Please copy each line of the listing below precisely, excluding the images.

Start of Listed entries

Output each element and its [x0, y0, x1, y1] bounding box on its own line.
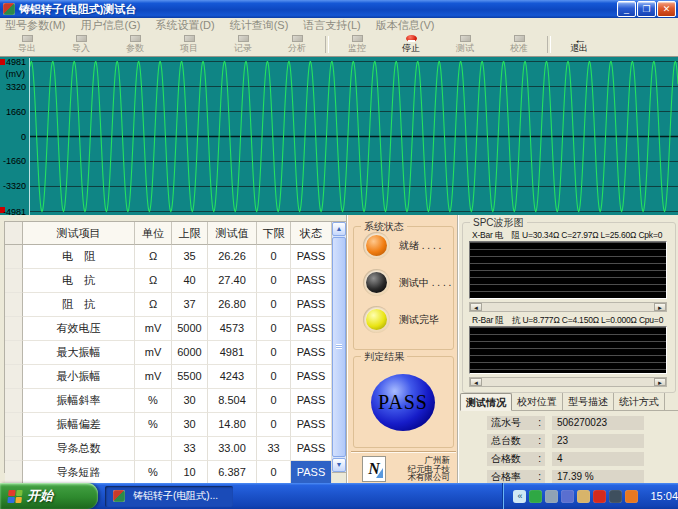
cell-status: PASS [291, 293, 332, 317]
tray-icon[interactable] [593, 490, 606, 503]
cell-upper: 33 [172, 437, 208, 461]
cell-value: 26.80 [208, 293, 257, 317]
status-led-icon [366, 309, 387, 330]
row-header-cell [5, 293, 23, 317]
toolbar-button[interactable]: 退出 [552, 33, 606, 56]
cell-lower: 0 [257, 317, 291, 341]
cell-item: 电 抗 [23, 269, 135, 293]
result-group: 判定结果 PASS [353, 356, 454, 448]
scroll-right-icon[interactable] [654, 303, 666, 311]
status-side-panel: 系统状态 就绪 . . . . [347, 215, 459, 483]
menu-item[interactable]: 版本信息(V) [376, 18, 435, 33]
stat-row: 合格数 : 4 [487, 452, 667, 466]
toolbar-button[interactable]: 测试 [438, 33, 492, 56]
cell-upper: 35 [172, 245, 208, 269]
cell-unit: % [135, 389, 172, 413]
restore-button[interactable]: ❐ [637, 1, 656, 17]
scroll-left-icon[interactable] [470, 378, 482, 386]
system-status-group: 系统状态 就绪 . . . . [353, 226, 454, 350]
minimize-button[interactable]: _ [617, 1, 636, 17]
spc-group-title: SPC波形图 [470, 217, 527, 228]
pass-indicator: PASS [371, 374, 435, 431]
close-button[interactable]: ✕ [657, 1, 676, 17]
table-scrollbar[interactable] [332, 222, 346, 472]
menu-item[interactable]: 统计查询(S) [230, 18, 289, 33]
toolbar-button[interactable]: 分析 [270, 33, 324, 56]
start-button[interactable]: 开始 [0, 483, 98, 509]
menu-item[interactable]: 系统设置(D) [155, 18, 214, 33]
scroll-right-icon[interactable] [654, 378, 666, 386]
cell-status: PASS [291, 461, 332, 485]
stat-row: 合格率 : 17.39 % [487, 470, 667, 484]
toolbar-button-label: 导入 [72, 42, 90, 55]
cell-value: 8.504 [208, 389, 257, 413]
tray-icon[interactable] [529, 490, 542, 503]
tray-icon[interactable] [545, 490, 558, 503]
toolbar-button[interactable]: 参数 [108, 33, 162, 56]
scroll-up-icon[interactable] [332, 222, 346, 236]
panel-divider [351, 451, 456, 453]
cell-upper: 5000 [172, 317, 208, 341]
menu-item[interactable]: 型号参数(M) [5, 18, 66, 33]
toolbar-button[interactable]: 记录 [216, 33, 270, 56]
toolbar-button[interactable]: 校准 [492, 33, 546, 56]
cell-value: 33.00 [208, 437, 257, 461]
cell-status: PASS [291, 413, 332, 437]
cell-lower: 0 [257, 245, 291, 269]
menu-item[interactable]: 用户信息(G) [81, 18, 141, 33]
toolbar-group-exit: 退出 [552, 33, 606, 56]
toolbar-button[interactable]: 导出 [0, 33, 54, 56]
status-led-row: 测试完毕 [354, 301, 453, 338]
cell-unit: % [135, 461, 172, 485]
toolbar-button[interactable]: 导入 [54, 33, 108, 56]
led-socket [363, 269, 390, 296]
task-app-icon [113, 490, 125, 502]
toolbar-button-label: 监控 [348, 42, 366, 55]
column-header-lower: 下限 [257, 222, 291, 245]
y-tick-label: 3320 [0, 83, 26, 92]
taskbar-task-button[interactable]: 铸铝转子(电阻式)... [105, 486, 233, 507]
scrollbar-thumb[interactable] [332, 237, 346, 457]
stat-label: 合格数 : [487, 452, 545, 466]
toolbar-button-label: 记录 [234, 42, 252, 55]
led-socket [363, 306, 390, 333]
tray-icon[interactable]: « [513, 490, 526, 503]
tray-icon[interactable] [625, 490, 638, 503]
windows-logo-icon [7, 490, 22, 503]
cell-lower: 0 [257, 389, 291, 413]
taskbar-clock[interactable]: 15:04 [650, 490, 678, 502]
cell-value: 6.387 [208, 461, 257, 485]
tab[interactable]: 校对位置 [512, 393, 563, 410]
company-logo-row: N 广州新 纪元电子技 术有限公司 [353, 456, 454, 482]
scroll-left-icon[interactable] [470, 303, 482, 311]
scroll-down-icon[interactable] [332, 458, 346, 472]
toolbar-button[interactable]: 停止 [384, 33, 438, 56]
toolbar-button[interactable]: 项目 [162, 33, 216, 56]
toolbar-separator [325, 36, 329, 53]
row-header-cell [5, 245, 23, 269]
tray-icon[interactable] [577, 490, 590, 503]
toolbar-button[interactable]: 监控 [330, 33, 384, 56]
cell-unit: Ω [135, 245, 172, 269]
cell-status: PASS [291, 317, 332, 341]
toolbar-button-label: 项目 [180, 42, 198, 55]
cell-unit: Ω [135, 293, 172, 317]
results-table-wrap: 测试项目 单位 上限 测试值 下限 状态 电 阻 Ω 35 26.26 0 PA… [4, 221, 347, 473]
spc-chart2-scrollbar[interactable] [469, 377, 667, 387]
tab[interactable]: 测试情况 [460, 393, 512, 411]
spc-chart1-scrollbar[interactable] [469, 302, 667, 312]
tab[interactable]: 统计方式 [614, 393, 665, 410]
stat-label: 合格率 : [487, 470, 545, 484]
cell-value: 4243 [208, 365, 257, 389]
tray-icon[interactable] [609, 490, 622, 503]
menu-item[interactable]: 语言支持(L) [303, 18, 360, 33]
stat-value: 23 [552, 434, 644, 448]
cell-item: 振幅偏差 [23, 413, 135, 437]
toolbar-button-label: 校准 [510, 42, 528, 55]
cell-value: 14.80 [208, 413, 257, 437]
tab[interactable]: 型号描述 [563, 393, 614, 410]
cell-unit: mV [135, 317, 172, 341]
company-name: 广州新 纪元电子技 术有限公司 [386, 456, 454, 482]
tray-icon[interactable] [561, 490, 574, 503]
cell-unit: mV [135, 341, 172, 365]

End of Listed entries

Output of the exercise —
Output each element and its [x0, y0, x1, y1] bounding box on its own line.
cell-status: PASS [291, 293, 332, 317]
tray-icon[interactable] [593, 490, 606, 503]
cell-upper: 33 [172, 437, 208, 461]
cell-value: 26.80 [208, 293, 257, 317]
status-led-icon [366, 309, 387, 330]
row-header-cell [5, 293, 23, 317]
toolbar-button[interactable]: 退出 [552, 33, 606, 56]
cell-lower: 0 [257, 317, 291, 341]
cell-item: 电 抗 [23, 269, 135, 293]
result-group: 判定结果 PASS [353, 356, 454, 448]
scroll-right-icon[interactable] [654, 303, 666, 311]
status-side-panel: 系统状态 就绪 . . . . [347, 215, 459, 483]
menu-item[interactable]: 版本信息(V) [376, 18, 435, 33]
stat-row: 合格数 : 4 [487, 452, 667, 466]
toolbar-button[interactable]: 测试 [438, 33, 492, 56]
cell-upper: 35 [172, 245, 208, 269]
cell-unit: % [135, 389, 172, 413]
restore-button[interactable]: ❐ [637, 1, 656, 17]
scroll-left-icon[interactable] [470, 378, 482, 386]
system-status-group: 系统状态 就绪 . . . . [353, 226, 454, 350]
minimize-button[interactable]: _ [617, 1, 636, 17]
spc-group-title: SPC波形图 [470, 217, 527, 228]
pass-indicator: PASS [371, 374, 435, 431]
close-button[interactable]: ✕ [657, 1, 676, 17]
table-scrollbar[interactable] [332, 222, 346, 472]
menu-item[interactable]: 统计查询(S) [230, 18, 289, 33]
toolbar-button[interactable]: 分析 [270, 33, 324, 56]
start-button[interactable]: 开始 [0, 483, 98, 509]
menu-item[interactable]: 系统设置(D) [155, 18, 214, 33]
scroll-right-icon[interactable] [654, 378, 666, 386]
cell-status: PASS [291, 461, 332, 485]
stat-row: 合格率 : 17.39 % [487, 470, 667, 484]
toolbar-button-label: 导入 [72, 42, 90, 55]
cell-value: 8.504 [208, 389, 257, 413]
tray-icon[interactable] [529, 490, 542, 503]
tray-icon[interactable] [545, 490, 558, 503]
toolbar-button[interactable]: 参数 [108, 33, 162, 56]
scroll-up-icon[interactable] [332, 222, 346, 236]
panel-divider [351, 451, 456, 453]
cell-upper: 5000 [172, 317, 208, 341]
menu-item[interactable]: 型号参数(M) [5, 18, 66, 33]
toolbar-button[interactable]: 记录 [216, 33, 270, 56]
toolbar-button[interactable]: 校准 [492, 33, 546, 56]
cell-value: 33.00 [208, 437, 257, 461]
cell-status: PASS [291, 413, 332, 437]
cell-lower: 0 [257, 245, 291, 269]
menu-item[interactable]: 用户信息(G) [81, 18, 141, 33]
toolbar-group-exit: 退出 [552, 33, 606, 56]
toolbar-button[interactable]: 导出 [0, 33, 54, 56]
status-led-row: 测试完毕 [354, 301, 453, 338]
cell-unit: % [135, 461, 172, 485]
toolbar-button[interactable]: 导入 [54, 33, 108, 56]
led-socket [363, 269, 390, 296]
task-app-icon [113, 490, 125, 502]
toolbar-button-label: 监控 [348, 42, 366, 55]
column-header-lower: 下限 [257, 222, 291, 245]
y-tick-label: 3320 [0, 83, 26, 92]
taskbar-task-button[interactable]: 铸铝转子(电阻式)... [105, 486, 233, 507]
scrollbar-thumb[interactable] [332, 237, 346, 457]
stat-label: 合格数 : [487, 452, 545, 466]
toolbar-button-label: 记录 [234, 42, 252, 55]
led-socket [363, 306, 390, 333]
tray-icon[interactable]: « [513, 490, 526, 503]
tray-icon[interactable] [625, 490, 638, 503]
windows-logo-icon [7, 490, 22, 503]
cell-lower: 0 [257, 389, 291, 413]
taskbar-clock[interactable]: 15:04 [650, 490, 678, 502]
cell-value: 6.387 [208, 461, 257, 485]
tab[interactable]: 校对位置 [512, 393, 563, 410]
company-logo-row: N 广州新 纪元电子技 术有限公司 [353, 456, 454, 482]
scroll-left-icon[interactable] [470, 303, 482, 311]
scroll-down-icon[interactable] [332, 458, 346, 472]
toolbar-button[interactable]: 停止 [384, 33, 438, 56]
toolbar-button[interactable]: 项目 [162, 33, 216, 56]
toolbar-separator [325, 36, 329, 53]
row-header-cell [5, 245, 23, 269]
tray-icon[interactable] [577, 490, 590, 503]
toolbar-button[interactable]: 监控 [330, 33, 384, 56]
cell-unit: Ω [135, 245, 172, 269]
cell-status: PASS [291, 317, 332, 341]
toolbar-button-label: 项目 [180, 42, 198, 55]
cell-unit: Ω [135, 293, 172, 317]
results-table-wrap: 测试项目 单位 上限 测试值 下限 状态 电 阻 Ω 35 26.26 0 PA… [4, 221, 347, 473]
spc-chart2-scrollbar[interactable] [469, 377, 667, 387]
tab[interactable]: 测试情况 [460, 393, 512, 411]
spc-chart1-scrollbar[interactable] [469, 302, 667, 312]
tab[interactable]: 统计方式 [614, 393, 665, 410]
stat-label: 合格率 : [487, 470, 545, 484]
cell-value: 4243 [208, 365, 257, 389]
tray-icon[interactable] [609, 490, 622, 503]
menu-item[interactable]: 语言支持(L) [303, 18, 360, 33]
stat-value: 23 [552, 434, 644, 448]
cell-item: 振幅偏差 [23, 413, 135, 437]
toolbar-button-label: 校准 [510, 42, 528, 55]
cell-value: 14.80 [208, 413, 257, 437]
tab[interactable]: 型号描述 [563, 393, 614, 410]
cell-unit: mV [135, 317, 172, 341]
company-name: 广州新 纪元电子技 术有限公司 [386, 456, 454, 482]
tray-icon[interactable] [561, 490, 574, 503]
cell-unit: mV [135, 341, 172, 365]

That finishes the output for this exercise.